Essa paixão idealizada e proibida causa uma verdadeira revolução nos civilizados valores pessoais do escritor, tornando-o submisso – e até mesmo escravo – dos sentidos mais primitivos, numa verdadeira negação de tudo que norteou sua existência até então. Ele deixa-se levar por essa embriaguez sensual, ignorando os perigos da peste que chegara à cidade, vindo, ao final, a sucumbir, vítima indefesa do flagelo real e simbólico que não quis evitar. Sua morte é vista por muitos como a vitória do “selvagem” que havia nele (e em todos nós) sobre o homem civilizado e exemplar, vitória que só depende de uma circunstância propícia para se consumar. Numa linguagem freudiana, poderíamos dizer que foi uma vitória esmagadora do ego e até do inconsciente sobre o superego, fenômeno tão banal na vida humana, como sabemos.
Vê-se então que o cenário “decadente” de Veneza combina muito bem com o drama de Aschenbach, a peste e as mortes por ela causadas, a tal ponto que o autor colocou o nome da cidade no título da obra, realçando sua importância simbólica na mesma. No romance Despedida em Veneza temos uma trama um pouco diferente, mas com pontos de contato com a novela de Thomas Mann. Aqui, o protagonista, Thomas Mistler, é o dono de uma importante agência de publicidade norte-americana, casado, de meia-idade, rico e realizado, que, de repente, vê-se diante de um diagnóstico que lhe dá apenas alguns meses a mais de vida. Resolve então conceder-se alguns dias de folga, para, sozinho em Veneza, preparar-se para o fim iminente.
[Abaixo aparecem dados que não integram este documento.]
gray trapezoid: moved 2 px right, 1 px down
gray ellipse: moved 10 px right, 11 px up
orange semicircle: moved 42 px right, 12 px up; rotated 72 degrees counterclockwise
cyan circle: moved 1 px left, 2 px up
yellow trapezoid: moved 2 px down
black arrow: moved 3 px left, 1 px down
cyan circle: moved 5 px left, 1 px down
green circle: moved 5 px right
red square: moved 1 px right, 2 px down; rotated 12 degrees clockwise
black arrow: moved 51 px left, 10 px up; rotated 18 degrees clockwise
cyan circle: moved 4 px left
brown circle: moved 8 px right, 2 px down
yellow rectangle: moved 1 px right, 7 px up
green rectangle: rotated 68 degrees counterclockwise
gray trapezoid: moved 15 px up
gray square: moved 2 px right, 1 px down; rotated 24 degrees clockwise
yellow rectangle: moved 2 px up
E por que Veneza? Fala o narrador: “Iria a Veneza. Era o único lugar no mundo onde nada o irritava. Não havia necessidade nem de reserva nem de planejamento. Ele sabia onde se hospedar, qual o quarto a ser pedido e como evitar os turistas que alimentavam os pombos de San Marco ...
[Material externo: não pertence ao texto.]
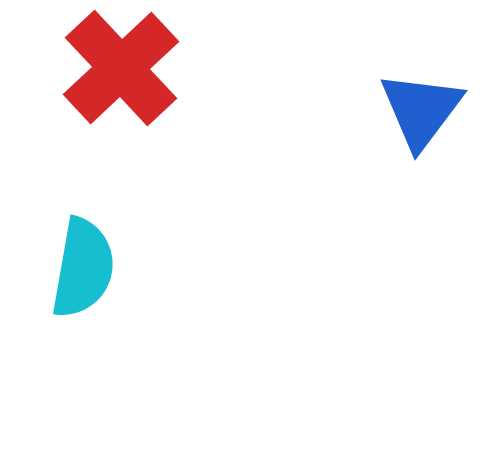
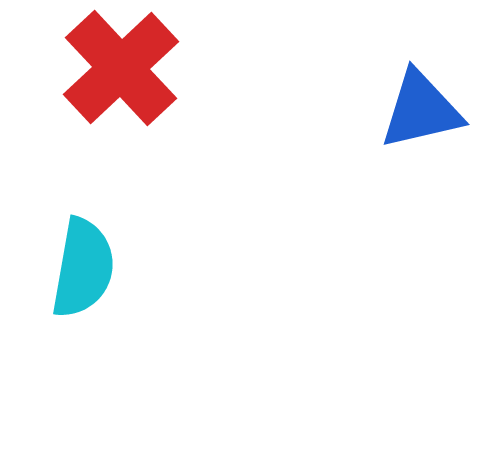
blue triangle: rotated 40 degrees clockwise
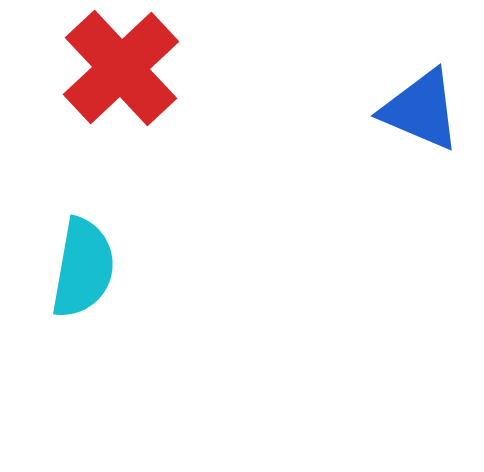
blue triangle: rotated 36 degrees clockwise
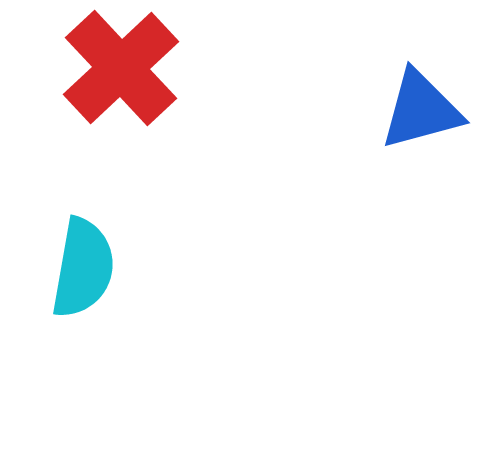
blue triangle: rotated 38 degrees counterclockwise
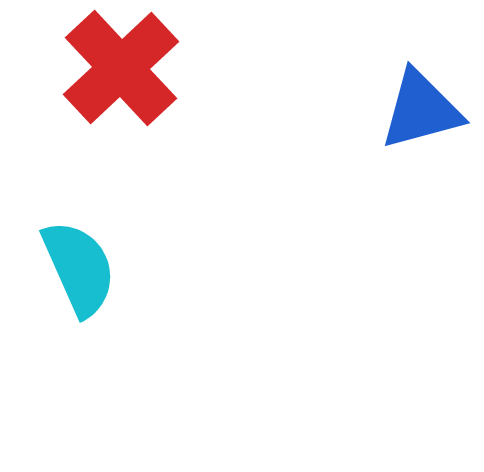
cyan semicircle: moved 4 px left; rotated 34 degrees counterclockwise
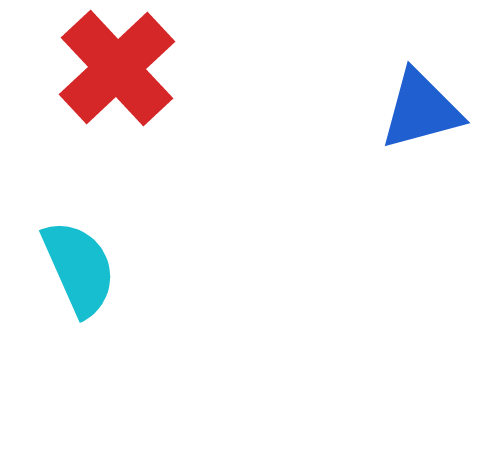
red cross: moved 4 px left
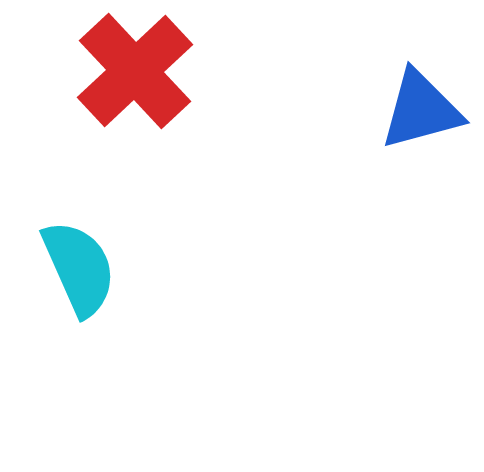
red cross: moved 18 px right, 3 px down
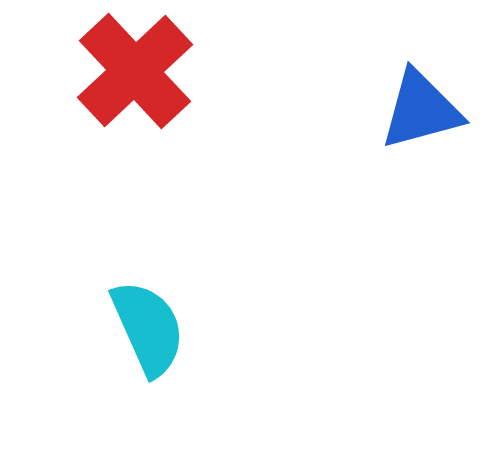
cyan semicircle: moved 69 px right, 60 px down
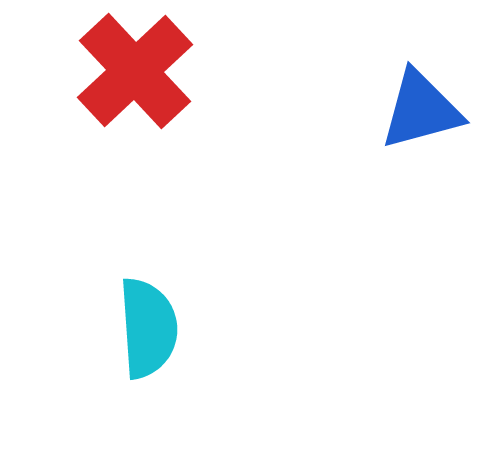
cyan semicircle: rotated 20 degrees clockwise
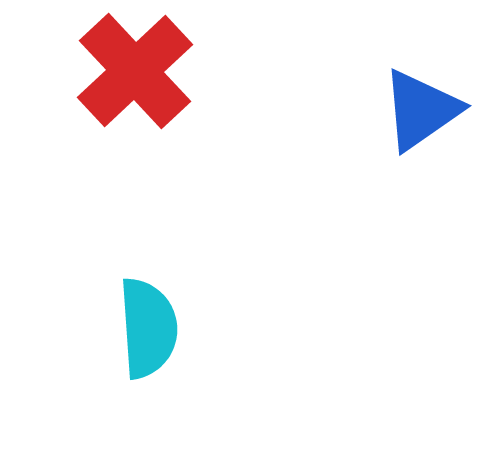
blue triangle: rotated 20 degrees counterclockwise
Sua consciência não o atormentaria se ele deixasse de ver esse ou aquele quadro ou monumento essenciais. (...) Ele vinha observando Veneza com cuidado desde a época da faculdade”. Ou seja, a cidade já lhe era familiar e querida, um ótimo lugar, portanto, para o ajuste de contas final. Esses poucos dias em Veneza será sua despedida solitária do mundo, totalmente livre de compromissos e de pessoas, até mesmo da mulher e do filho, um encontro derradeiro consigo mesmo, após o que certamente entraria na “zona de guerra”, onde a doença levaria a melhor, sem apelação. Temos aí novamente Veneza como ambiente de um drama trágico, como paisagem escolhida pelo protagonista para o recolhimento e a meditação necessárias ao atormentado momento vivido.
Evidente que a “história” contada nos dois livros poderia ter outra cidade como pano de fundo. Não qualquer uma, lógico, pois não se conceberia, por exemplo, nenhuma delas se passando em Miami, cidade sem alma, está claro. Mas sente-se perfeitamente que a escolha de Veneza para os dois casos foi perfeita. A especialíssima atmosfera veneziana, com sua antiguidade decrépita, sua arte e sua paisagem, até mesmo (ou talvez sobretudo) o prognóstico sombrio que prevê o afundamento futuro da cidade, tudo isso tem muito a ver com finitude e mortes anunciadas, de tal maneira que o lugar, a trama e os personagens se amalgamam definitivamente, de forma esplêndida e tocante.
Seja nos livros, seja nos filmes, Veneza sempre consegue ser mais do que simplesmente um mero lugar onde o enredo acontece. Poucas cidades se impõem dessa maneira. Tiro o chapéu (e também a máscara).